Monday, February 14, 2011

Sometimes we need to spell it out.

It's Valentine's Day, and I'm overdue on posting to my blog. I don't think I've talked much in the past about my 'Sweetheart,' the person I fell in love with, head over heels. This beautiful woman was smart, independent, and she even turned me on. It's true, the first and only woman I ever really kissed, and someone I genuinely felt attracted to. Maybe I could actually do this marriage thing after all. Yes, I "struggled with SSA," but she proved to me that I wasn't gay, and maybe I could leave all those feelings of gender insecurity behind me. I was 24, tired of being alone, and naivete was the name of the game, actually, it was the only game I knew.

Oh my sweet Susie-Q was clever, spoke with a British accent, and made me feel like a million bucks. We could talk about anything, she made me laugh, we played games, went to movies, and I was happy to be her friend. But she didn't want to be just my friend. She told me she had plenty of friends, so what was I going to do? It was refreshing, a woman who called me out of my comfort zone, who demanded I make my intentions clear. "Okay," I said and then gulped a big breath for courage, "I only want to date you, I want to see if we can make it work." Not sure what "it" was, but I had made a commitment she was hoping for. Only, I didn't really get the dating game, the romance game, because such courting rituals didn't come naturally. Case in point, Valentine's Day 1981 and two weeks before our wedding, I didn't get around to buying a Valentine card... I put it off, got distracted, and didn't think it really mattered. Boy, was I wrong! Perhaps that oversight should have been a big flashing red light for her, but she forgave me and we still got married. (I don't think I've missed a Valentine Card yet, in 30 years, so the grief she gave me for that indescretion must have made a lasting impression.) Unfortunately, what I didn't learn from that experience, and one that I'm still trying to do better on, was her basic need to be cherished. Living through the disconnects of a mixed orientation marriage means this is a BIG problem. How can she possibly feel cherished, revered as the only one true love, my eternal Queen, when I feel emptiness and long for connection with other men? It breaks her heart. And it breaks my heart that I hurt her so. There are no easy answers to this one.

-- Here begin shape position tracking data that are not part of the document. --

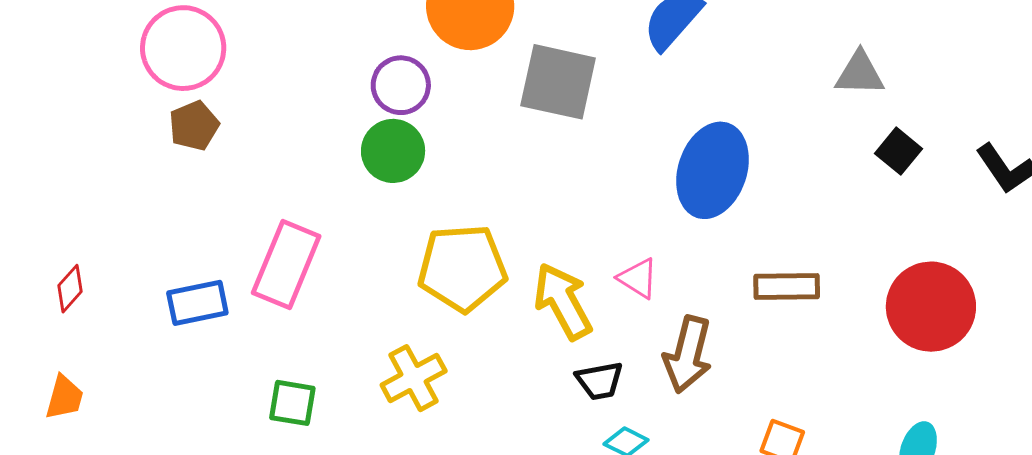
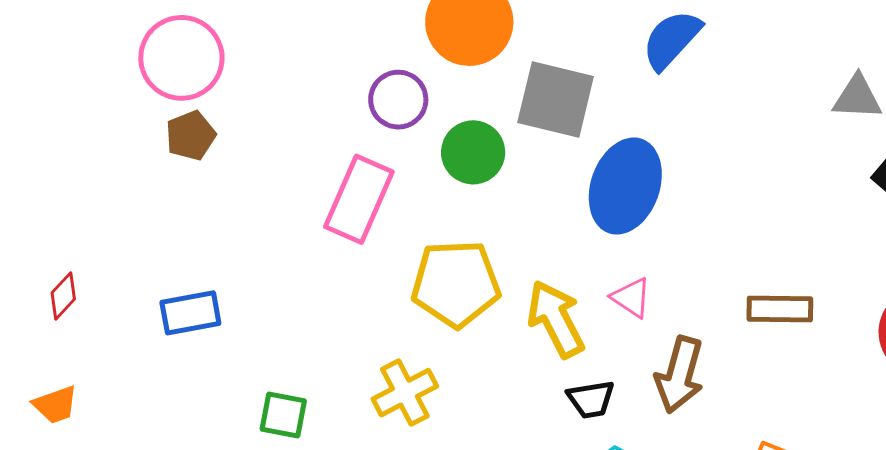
green circle: (393, 151) -> (473, 152), moved
blue ellipse: (712, 170) -> (625, 186), moved
pink rectangle: (286, 265) -> (359, 199), moved
orange trapezoid: (64, 397) -> (55, 405), turned 54

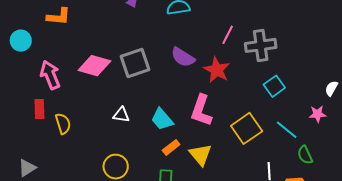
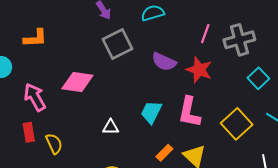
gray square: (135, 63) -> (117, 44), moved
cyan trapezoid: (162, 119) -> (151, 112), moved, turned 75

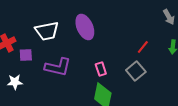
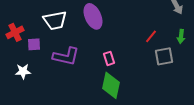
gray square: (136, 71) -> (164, 56), moved, turned 30

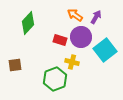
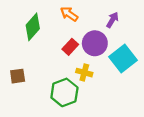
orange arrow: (75, 15) -> (69, 14), moved
red rectangle: (60, 40) -> (70, 47), turned -64

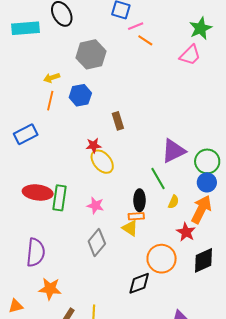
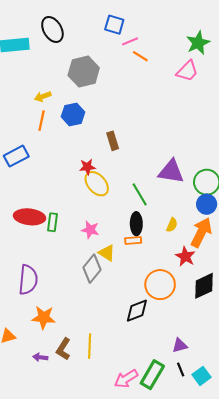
purple triangle: (173, 151) -> (171, 172), turned 36
green line: (158, 179) -> (140, 194), moved
green rectangle: (60, 198) -> (53, 222), size x0.7
yellow triangle: (130, 228) -> (107, 253), moved

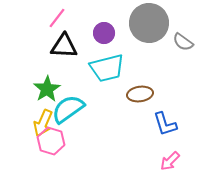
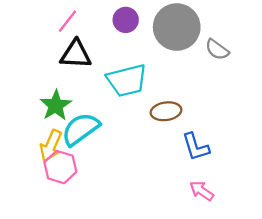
purple circle: (104, 33) -> (126, 20), moved
pink arrow: (170, 161) -> (202, 191), turned 80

Flash forward thirty years, and now we're empty nesters. We can walk around the house again without any clothes, if we feel like it. We have great kids who are getting on with their lives and their own families, beautiful grandchildren, and we hope for many good years to come. And I still love her. My heart is committed to her, to us and our family. Perhaps not with the same naive love of my young adulthood, since a lot of floodwater has gone under the bridge, but I've weighed our options, and I want to grow old with her. I love her caring, her sense of humor, her gentle smiles when she first sees me come through the door, and the simple things that bring her joy. I am comfortable with her, even if all the lines don't always match up. I can tell her my frustrations and she still listens. My Sweetie is one of the most kind and loyal persons I know...the proof is that she hasn't given up on me yet.

So can I spell it out any better than L-O-V-E? Only that it happens one day at a time, one opportunity at a time to hold, to cherish, to forgive and be forgiven.